NetSuite wasn’t going away. All of our other departments are totally invested in it - sales, finance, operations, customer service. I knew I wanted HubSpot, so I had to make sure I could make HubSpot and NetSuite work together.
Zak: So what’d you do to solve for the integration?
Joe: Both our research and our HubSpot sales rep directed us to Bedrock Data, and I found out Bedrock had a standardized HubSpot-NetSuite integration.
The use cases around syncing contacts, company and opportunity data met our needs, and then it was just a question of budget. Thankfully, the price point of the integration is reasonable for how powerful it is.
Carlton’s HubSpot-NetSuite Bi-Directional Sync
Zak: As you got setup with the bi-directional sync, what was your data process like between HubSpot & NetSuite?
Joe: We brought over both contacts and companies from NetSuite to HubSpot, with the custom fields I needed for segmentation. So as we clean our data, it’s helping me to hone in on these key segments that I mentioned.
Then from an ongoing standpoint, we sync leads from HubSpot to NetSuite; our NetSuite lead type is companies, and Bedrock takes care of ensuring that the HubSpot lead, which is an individual, gets created in NetSuite based on their company and a related contact record.
Then, as sales works with that lead, and makes any updates at both the contact or company level, that data syncs back to HubSpot to ensure I have the latest marketing data correct - as well as feedback on the performance of our leads.
Zak: Any tips or tricks you’d share with others embarking on a HubSpot-NetSuite integration?
Joe: Sync key marketing fields over to NetSuite, because it’s going to help you with both visibility for your NetSuite users and reporting on the NetSuite side.
We’re syncing HubSpot’s original source field, which helps me track on the NetSuite side did this lead come from organic traffic, or some other marketing channel. That carries over at the company and contact level.
I’m also going to be adding more fields around email engagement to provide visibility to this intelligence on the NetSuite side.
Zak: What’s next for you with the integration?
Joe: I want to add more fields in the data that I’m pulling from NetSuite over to HubSpot.
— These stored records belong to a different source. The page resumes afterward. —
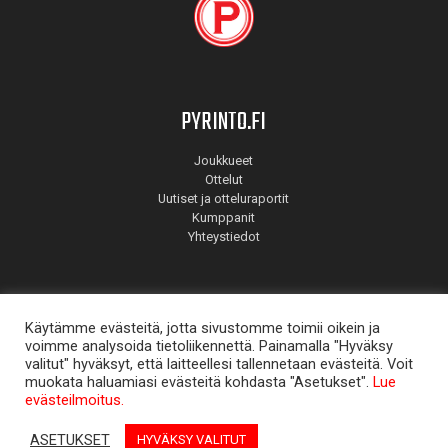
PYRINTO.FI
Joukkueet
Ottelut
Uutiset ja otteluraportit
Kumppanit
Yhteystiedot
Käytämme evästeitä, jotta sivustomme toimii oikein ja
voimme analysoida tietoliikennettä. Painamalla "Hyväksy
valitut" hyväksyt, että laitteellesi tallennetaan evästeitä. Voit
muokata haluamiasi evästeitä kohdasta "Asetukset".
Lue
© Pyrintö 2026. Suunnitellut
Mainostoimisto Aate
.
evästeilmoitus.
ASETUKSET
HYVÄKSY VALITUT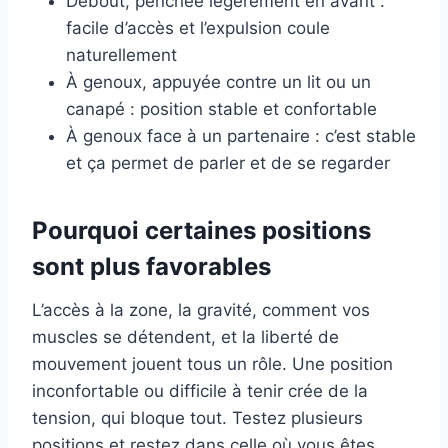
Debout, penchée légèrement en avant :
facile d’accès et l’expulsion coule
naturellement
À genoux, appuyée contre un lit ou un
canapé : position stable et confortable
À genoux face à un partenaire : c’est stable
et ça permet de parler et de se regarder
Pourquoi certaines positions
sont plus favorables
L’accès à la zone, la gravité, comment vos
muscles se détendent, et la liberté de
mouvement jouent tous un rôle. Une position
inconfortable ou difficile à tenir crée de la
tension, qui bloque tout. Testez plusieurs
positions et restez dans celle où vous êtes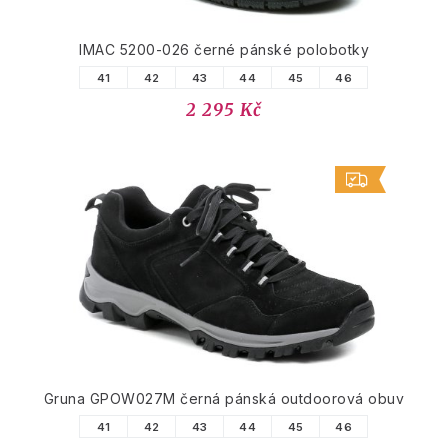
IMAC 5200-026 černé pánské polobotky
41
42
43
44
45
46
2 295 Kč
Gruna GPOW027M černá pánská outdoorová obuv
41
42
43
44
45
46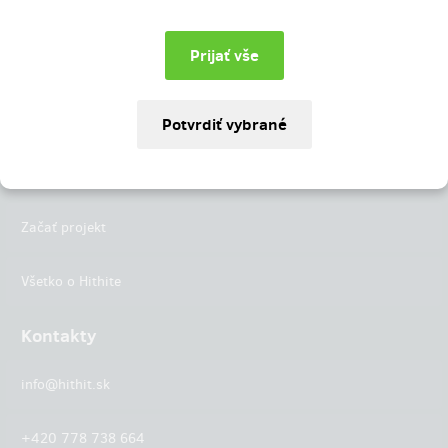
Instagram
LinkedIn
Hithit
Projekty
Začať projekt
Všetko o Hithite
Kontakty
info@hithit.sk
+420 778 738 664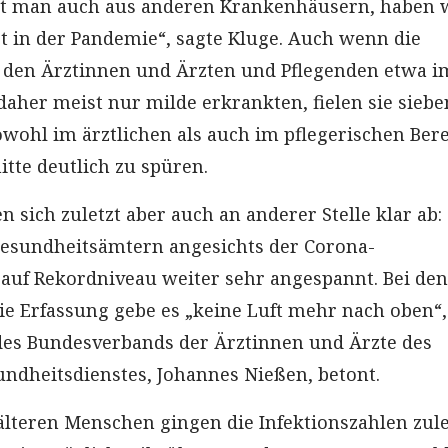
ört man auch aus anderen Krankenhäusern, haben 
t in der Pandemie“, sagte Kluge. Auch wenn die
 den Ärztinnen und Ärzten und Pflegenden etwa 
daher meist nur milde erkrankten, fielen sie siebe
owohl im ärztlichen als auch im pflegerischen Ber
itte deutlich zu spüren.
 sich zuletzt aber auch an anderer Stelle klar ab: 
Gesundheitsämtern angesichts der Corona-
 auf Rekordniveau weiter sehr angespannt. Bei den
die Erfassung gebe es „keine Luft mehr nach oben“,
des Bundesverbands der Ärztinnen und Ärzte des
undheitsdienstes, Johannes Nießen, betont.
älteren Menschen gingen die Infektionszahlen zule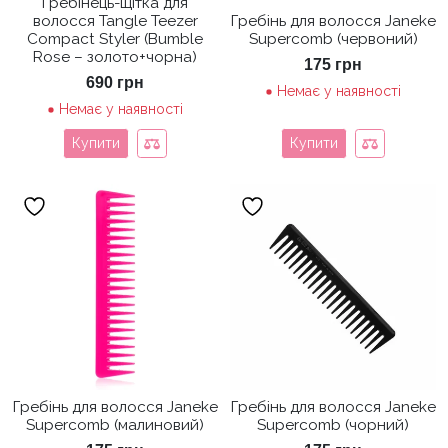
Гребінець-щітка для
волосся Tangle Teezer
Гребінь для волосся Janeke
Compact Styler (Bumble
Supercomb (червоний)
Rose – золото+чорна)
175
грн
690
грн
Немає у наявності
Немає у наявності
Купити
Купити
Гребінь для волосся Janeke
Гребінь для волосся Janeke
Supercomb (малиновий)
Supercomb (чорний)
It’s all about making my life easier as a marketer as well as providing more context to our sales team, so I want any data I need to segment the database to be available to me in HubSpot. The nice thing about Bedrock is I can add new field mappings over time; it doesn’t require a developer or a change order to change my integration.
Zak: We got in a groove there going down your work at Carlton, but I wanted to circle back and find out more about your music background that you mentioned around how you got into marketing. Tell us more about that.
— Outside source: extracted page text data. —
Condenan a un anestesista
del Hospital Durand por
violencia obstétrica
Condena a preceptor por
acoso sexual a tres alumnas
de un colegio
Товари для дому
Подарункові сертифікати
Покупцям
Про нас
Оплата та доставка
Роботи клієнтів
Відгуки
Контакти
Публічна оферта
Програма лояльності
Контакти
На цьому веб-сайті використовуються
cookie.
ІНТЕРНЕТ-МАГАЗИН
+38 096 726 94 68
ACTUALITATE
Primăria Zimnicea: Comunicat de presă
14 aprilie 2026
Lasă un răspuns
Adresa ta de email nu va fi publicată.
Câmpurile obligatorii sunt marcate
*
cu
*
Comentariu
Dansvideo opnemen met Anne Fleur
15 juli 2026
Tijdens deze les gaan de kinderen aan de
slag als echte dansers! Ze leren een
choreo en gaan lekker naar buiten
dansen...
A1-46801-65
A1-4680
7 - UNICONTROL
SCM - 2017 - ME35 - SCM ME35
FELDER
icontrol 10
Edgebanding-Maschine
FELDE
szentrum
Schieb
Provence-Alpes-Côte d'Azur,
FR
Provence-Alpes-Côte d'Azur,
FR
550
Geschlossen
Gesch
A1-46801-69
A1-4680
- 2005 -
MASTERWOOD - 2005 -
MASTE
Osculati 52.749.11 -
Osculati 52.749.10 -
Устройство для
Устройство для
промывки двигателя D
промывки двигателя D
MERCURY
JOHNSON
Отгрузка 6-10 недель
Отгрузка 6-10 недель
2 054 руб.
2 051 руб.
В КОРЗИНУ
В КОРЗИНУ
Joe: I’ve played in a cover band for about 14 years; we usually play once or twice a month live. While I can’t play five hours per day like I used to, it still takes up most of what remaining free time I do have!
Zak: Who are some of your musical inspirations?
Joe: There are many - classic artists like the Beatles, Led Zeppelin, the Rolling Stones and newer acts like King Gizzard and the Lizard Wizard and Thee Oh Sees are all in rotation. Guitar wise - Jimi Hendrix, Steve Ray Vaughn, and Trey Anastasio are my heroes.
Zak: Is music your main hobby?
Joe: Yes, most of my time in Chicago is spent checking out breweries, art shows, concerts, and staying active in the music scene. I feel super lucky to live in such a fun city.